Disney Theatrical Productions
Crown Theatre Perth
Inspired by Hans Cristian Andersen’s The Snow Queen, Disney’s 2013 hit movie Frozen is a story about loneliness, sacrifice and the power of sisterly love. With music and lyrics by Kristen Anderson-Lopez and Robert Lopez, and story by Jennifer Lee, this Disney hit film has been turned into a stage production directed by Michael Grandage, which premiered in 2017.
The curtain rises to expose the towering castle interior; the set so grandiose it made me feel like we were really in a Disney movie. The young sisters are playing in the castle when Elsa accidentally hurts Anna; discovering the dangers and strength of her magical freezing powers. The hit song Do You Want to Build a Snowman begins with young Anna singing and riding her bike inside the castle.
Photos by Lisa Tomasetti
Cut to Elsa and Anna’s parents saying goodbye to the girls as they head out on a trip, just before we learn of their tragic fate. Cut back to Do You Want to Build a Snowman still set inside the castle, now being sung by adult Anna. Just like in the movie, the transition from then to now, transforming their childhood days into current day translated flawlessly on stage.
On the day of Elsa’s crowning, she has an outburst which causes the whole of Arendelle to freeze over. Elsa flees the castle to lose herself far away where she can’t hurt anyone else, and we follow Anna’s journey to finding and reuniting with her sister and saving their city together.
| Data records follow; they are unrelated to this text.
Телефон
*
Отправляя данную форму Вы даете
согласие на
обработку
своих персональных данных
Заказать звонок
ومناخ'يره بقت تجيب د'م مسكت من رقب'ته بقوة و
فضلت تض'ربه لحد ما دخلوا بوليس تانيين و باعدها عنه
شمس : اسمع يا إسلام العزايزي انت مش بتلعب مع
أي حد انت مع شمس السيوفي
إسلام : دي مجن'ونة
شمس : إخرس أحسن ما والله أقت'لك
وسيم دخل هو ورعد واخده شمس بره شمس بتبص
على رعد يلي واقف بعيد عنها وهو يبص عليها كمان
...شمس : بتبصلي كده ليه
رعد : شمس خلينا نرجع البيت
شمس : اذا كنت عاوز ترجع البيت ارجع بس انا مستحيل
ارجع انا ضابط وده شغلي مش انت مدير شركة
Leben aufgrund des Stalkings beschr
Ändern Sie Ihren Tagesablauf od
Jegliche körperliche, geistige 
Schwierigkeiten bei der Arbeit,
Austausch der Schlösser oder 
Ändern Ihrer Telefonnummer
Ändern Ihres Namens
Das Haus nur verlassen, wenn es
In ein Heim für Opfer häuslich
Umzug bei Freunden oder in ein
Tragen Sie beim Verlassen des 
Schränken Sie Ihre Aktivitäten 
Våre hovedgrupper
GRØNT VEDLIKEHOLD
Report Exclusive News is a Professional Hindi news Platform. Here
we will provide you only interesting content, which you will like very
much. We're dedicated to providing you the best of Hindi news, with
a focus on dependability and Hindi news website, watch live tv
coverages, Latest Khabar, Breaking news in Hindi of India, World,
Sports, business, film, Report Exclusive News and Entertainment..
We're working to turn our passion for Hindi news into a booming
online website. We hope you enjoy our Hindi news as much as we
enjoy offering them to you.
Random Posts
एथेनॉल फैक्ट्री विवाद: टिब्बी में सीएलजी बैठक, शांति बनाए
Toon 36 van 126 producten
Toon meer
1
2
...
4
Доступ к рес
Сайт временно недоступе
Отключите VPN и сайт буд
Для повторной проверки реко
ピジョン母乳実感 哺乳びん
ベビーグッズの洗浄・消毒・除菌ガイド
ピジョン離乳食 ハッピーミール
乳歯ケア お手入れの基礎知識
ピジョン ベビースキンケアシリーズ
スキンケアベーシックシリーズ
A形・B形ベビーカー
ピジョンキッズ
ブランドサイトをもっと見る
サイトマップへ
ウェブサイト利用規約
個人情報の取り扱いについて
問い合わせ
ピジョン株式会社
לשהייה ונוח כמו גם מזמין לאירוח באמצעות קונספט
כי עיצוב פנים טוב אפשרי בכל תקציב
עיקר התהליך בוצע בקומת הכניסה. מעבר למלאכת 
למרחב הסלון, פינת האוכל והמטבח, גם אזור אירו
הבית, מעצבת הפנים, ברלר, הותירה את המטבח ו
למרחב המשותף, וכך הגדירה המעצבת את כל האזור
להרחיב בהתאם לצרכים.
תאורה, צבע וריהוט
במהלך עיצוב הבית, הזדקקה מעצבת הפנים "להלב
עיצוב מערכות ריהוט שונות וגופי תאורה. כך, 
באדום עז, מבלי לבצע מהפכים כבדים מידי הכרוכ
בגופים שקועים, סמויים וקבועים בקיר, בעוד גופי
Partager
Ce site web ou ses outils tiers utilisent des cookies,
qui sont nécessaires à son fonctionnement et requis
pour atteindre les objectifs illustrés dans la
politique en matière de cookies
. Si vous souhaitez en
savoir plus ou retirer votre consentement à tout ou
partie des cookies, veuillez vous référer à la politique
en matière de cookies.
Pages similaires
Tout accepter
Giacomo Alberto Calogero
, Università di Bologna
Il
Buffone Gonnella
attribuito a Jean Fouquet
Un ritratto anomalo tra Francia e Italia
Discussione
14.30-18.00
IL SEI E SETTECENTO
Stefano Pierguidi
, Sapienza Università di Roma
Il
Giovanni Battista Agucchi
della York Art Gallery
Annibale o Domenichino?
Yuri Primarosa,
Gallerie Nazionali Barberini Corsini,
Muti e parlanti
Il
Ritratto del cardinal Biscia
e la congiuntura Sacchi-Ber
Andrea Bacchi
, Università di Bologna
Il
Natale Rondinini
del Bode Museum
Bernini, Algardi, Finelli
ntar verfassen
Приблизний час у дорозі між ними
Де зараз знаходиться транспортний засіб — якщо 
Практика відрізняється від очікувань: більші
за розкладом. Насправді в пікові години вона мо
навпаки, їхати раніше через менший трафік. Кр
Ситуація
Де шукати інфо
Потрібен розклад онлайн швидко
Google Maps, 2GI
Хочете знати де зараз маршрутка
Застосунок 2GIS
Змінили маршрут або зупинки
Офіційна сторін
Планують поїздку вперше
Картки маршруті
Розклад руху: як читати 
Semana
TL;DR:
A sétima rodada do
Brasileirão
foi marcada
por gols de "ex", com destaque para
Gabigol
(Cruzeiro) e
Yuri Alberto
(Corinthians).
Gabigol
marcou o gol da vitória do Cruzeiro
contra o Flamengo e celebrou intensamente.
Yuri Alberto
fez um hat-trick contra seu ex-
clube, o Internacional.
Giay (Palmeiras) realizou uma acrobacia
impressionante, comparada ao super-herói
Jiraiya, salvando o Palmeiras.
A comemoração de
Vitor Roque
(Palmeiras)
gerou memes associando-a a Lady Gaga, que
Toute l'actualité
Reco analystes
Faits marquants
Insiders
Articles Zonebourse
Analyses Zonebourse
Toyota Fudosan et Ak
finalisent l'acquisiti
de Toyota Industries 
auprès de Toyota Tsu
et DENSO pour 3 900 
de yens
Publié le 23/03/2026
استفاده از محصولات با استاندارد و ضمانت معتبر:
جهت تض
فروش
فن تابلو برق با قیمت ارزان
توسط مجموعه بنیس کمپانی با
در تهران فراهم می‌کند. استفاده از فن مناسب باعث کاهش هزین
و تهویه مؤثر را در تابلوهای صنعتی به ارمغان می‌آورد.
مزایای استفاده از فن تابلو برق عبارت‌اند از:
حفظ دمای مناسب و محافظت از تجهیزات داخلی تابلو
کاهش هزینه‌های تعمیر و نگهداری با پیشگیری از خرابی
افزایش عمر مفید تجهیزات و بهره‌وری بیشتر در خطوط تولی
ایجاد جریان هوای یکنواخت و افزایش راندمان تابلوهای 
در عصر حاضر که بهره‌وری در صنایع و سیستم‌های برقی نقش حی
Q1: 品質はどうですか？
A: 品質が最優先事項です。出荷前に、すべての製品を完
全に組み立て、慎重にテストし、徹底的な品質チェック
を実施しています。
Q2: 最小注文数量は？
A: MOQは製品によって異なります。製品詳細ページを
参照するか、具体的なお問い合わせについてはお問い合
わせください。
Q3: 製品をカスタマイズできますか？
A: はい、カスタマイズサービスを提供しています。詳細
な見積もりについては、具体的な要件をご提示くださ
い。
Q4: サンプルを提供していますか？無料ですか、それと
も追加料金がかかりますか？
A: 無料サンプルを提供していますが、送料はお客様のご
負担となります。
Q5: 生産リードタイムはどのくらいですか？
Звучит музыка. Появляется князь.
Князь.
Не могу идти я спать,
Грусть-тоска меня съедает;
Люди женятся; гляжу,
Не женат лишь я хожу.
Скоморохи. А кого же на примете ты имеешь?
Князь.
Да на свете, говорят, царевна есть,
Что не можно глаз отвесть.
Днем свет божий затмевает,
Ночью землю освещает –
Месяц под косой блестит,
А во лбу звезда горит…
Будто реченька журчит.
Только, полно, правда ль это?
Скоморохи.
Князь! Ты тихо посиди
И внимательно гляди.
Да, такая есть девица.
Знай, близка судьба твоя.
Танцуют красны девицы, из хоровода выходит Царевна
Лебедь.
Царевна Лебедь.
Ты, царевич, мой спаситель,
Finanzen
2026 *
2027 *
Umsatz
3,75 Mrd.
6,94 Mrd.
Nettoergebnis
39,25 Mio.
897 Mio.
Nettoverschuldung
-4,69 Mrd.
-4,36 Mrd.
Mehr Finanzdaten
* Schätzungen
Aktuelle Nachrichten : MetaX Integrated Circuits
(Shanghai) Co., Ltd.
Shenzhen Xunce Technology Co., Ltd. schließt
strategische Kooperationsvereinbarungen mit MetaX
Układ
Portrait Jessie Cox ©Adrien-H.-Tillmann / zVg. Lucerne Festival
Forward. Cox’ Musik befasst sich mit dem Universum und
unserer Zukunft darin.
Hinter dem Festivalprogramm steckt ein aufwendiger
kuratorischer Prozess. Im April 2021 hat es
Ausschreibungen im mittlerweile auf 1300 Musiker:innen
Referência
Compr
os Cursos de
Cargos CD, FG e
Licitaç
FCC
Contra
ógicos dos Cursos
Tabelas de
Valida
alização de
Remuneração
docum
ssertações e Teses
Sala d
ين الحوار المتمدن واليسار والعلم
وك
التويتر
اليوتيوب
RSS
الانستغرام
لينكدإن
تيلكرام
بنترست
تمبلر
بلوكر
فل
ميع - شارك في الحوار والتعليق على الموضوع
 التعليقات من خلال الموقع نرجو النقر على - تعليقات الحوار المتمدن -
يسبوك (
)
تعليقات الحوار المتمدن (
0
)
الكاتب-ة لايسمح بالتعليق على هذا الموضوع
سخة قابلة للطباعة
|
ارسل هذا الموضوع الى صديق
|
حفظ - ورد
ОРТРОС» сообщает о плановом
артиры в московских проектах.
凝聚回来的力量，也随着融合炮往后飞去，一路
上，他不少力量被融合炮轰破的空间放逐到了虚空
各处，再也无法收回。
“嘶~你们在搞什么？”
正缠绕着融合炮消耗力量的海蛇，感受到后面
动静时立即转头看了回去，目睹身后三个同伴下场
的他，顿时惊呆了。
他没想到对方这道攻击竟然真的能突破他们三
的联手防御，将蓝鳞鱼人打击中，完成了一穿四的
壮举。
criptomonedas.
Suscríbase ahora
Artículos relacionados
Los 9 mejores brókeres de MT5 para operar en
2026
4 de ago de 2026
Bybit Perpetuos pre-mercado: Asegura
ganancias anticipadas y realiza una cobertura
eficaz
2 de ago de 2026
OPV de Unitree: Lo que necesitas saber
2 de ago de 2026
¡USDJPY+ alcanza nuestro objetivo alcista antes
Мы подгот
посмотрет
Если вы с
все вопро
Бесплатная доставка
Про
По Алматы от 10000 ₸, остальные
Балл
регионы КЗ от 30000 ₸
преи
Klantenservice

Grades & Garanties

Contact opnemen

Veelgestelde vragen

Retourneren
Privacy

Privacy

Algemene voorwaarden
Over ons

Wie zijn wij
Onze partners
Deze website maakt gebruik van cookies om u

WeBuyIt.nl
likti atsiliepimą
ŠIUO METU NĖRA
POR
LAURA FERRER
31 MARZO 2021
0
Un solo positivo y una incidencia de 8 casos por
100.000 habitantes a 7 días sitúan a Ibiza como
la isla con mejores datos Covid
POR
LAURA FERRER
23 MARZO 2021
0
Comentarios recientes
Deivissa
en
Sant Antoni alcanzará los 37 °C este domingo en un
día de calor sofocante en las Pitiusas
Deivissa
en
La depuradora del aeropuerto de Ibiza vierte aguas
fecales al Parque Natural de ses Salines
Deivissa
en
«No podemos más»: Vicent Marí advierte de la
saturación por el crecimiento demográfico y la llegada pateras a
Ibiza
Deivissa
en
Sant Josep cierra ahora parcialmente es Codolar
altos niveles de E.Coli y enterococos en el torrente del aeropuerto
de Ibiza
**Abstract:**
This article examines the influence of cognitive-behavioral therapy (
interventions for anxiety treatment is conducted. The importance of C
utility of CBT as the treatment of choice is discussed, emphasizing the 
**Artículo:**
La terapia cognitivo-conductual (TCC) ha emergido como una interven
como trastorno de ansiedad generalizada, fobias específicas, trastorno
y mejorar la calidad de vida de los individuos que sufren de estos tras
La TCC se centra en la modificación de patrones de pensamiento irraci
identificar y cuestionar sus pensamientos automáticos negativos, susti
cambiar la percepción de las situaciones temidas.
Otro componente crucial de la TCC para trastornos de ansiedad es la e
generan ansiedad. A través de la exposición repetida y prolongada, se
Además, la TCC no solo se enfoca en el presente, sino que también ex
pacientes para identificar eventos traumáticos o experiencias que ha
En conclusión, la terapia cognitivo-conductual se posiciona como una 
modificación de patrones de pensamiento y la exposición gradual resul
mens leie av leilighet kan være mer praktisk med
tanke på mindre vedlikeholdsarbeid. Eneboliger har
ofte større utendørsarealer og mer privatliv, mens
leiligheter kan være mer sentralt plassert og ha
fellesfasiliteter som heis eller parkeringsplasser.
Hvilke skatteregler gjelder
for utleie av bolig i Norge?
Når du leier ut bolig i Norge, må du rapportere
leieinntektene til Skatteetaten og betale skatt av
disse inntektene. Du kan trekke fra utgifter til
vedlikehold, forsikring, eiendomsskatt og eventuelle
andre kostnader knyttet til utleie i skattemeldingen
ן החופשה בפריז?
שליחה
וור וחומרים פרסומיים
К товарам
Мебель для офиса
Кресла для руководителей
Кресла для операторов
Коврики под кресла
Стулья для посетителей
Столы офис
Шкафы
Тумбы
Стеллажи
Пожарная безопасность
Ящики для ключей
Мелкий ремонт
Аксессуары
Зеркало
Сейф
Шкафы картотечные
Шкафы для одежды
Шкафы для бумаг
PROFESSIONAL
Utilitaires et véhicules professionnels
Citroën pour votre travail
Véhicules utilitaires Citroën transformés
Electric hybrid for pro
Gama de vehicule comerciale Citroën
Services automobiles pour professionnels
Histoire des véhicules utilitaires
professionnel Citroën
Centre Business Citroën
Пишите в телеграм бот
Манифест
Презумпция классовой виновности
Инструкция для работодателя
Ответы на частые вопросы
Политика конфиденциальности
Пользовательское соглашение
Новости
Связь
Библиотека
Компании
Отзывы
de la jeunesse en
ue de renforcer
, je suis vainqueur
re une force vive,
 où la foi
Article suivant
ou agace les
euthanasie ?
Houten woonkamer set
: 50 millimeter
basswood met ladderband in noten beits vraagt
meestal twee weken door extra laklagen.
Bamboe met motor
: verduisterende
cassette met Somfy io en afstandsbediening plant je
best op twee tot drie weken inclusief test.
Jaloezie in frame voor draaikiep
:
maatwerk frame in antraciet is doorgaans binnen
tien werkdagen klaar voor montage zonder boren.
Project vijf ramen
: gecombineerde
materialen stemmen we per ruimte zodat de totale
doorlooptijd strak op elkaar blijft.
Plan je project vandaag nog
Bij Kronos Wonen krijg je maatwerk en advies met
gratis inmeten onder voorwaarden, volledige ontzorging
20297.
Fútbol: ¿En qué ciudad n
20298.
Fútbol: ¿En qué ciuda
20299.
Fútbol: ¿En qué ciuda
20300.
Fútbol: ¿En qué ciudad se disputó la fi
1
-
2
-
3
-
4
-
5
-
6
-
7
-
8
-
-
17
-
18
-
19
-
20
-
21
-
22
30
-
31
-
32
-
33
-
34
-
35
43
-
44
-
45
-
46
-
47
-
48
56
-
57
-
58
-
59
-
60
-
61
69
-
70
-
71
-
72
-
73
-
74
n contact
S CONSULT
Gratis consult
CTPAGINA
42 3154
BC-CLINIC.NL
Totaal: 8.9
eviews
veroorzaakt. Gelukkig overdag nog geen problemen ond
The set transforms into multiple locations throughout the work including inside the castle, the ice palace, the magical forest and icy mountain top. The physical set, combined with the video and lighting projections and special effects made for a breath-taking sight which was a work of art in itself. Transporting the 65 tonnes of sets and lighting across the Nullarbor to Perth took 22 semi-trailers and a 100-person strong team.
The costumes; all made in Australia saw a 70-person team working their magic, with Elsa’s dress alone holding fourteen thousand beads and crystals. Janet Hine oversees the 440 costumes, 145 wigs, 90 handmade hats and 120 pairs of custom-made shoes to make up the phenomenal costuming we see on stage.
Courtney Monsma’s performance in the role of Anna was exquisite. Her comedic timing was impeccable, her characterisation adorable and her voice, superb. Her stage presence was infectious; I couldn’t take my eyes off her whenever she was on stage. In the role Elsa, Jemma Rix’s performance left the entire audience on the edge of their seats. Opening the final scene of act one (the moment we’ve all been waiting for), that one handed piano intro that everyone knows so well started and you could cut the tension in the air with a knife. It’s a daunting task to perform a piece that is so well known and loved and I felt like the whole audience held their breath when she entered the stage.
But there’s a reason Jemma Rix keeps getting cast in these epic roles; her vocal prowess is second to none. While her opening numbers felt quite contained, it only added to the depth of transformation and build up in this climactic number. One thing I love about live performance is how it can transport you to a completely different world. Between the set transitions and magical costume changes, the singing, the acting – Rix’s performance of Let it Go epitomised this extraordinary feeling; completely transporting me to the world of Arendelle.
In the role of Olaf, Matt Lee brought this tap-dancing snowman puppet to life in a humorous and highly skilled performance. Coordinating eyebrow raises, blinking, mouth movement, arms and feet; Lee’s physical and vocal characterisation was spectacular. Special mention must go to Sean Sinclair’s charming and emotive performance of Kristoff, Lochie McIntyre’s spectacular work as Sven, Aljin Abella’s Weselton and Thomas McGuane’s portrayal of Hans.
Combining exquisite sets, lighting, costume and choreography with some world class artists and a lot of sparkles; makes this stage production of Frozen an epic, magical, unmissable show.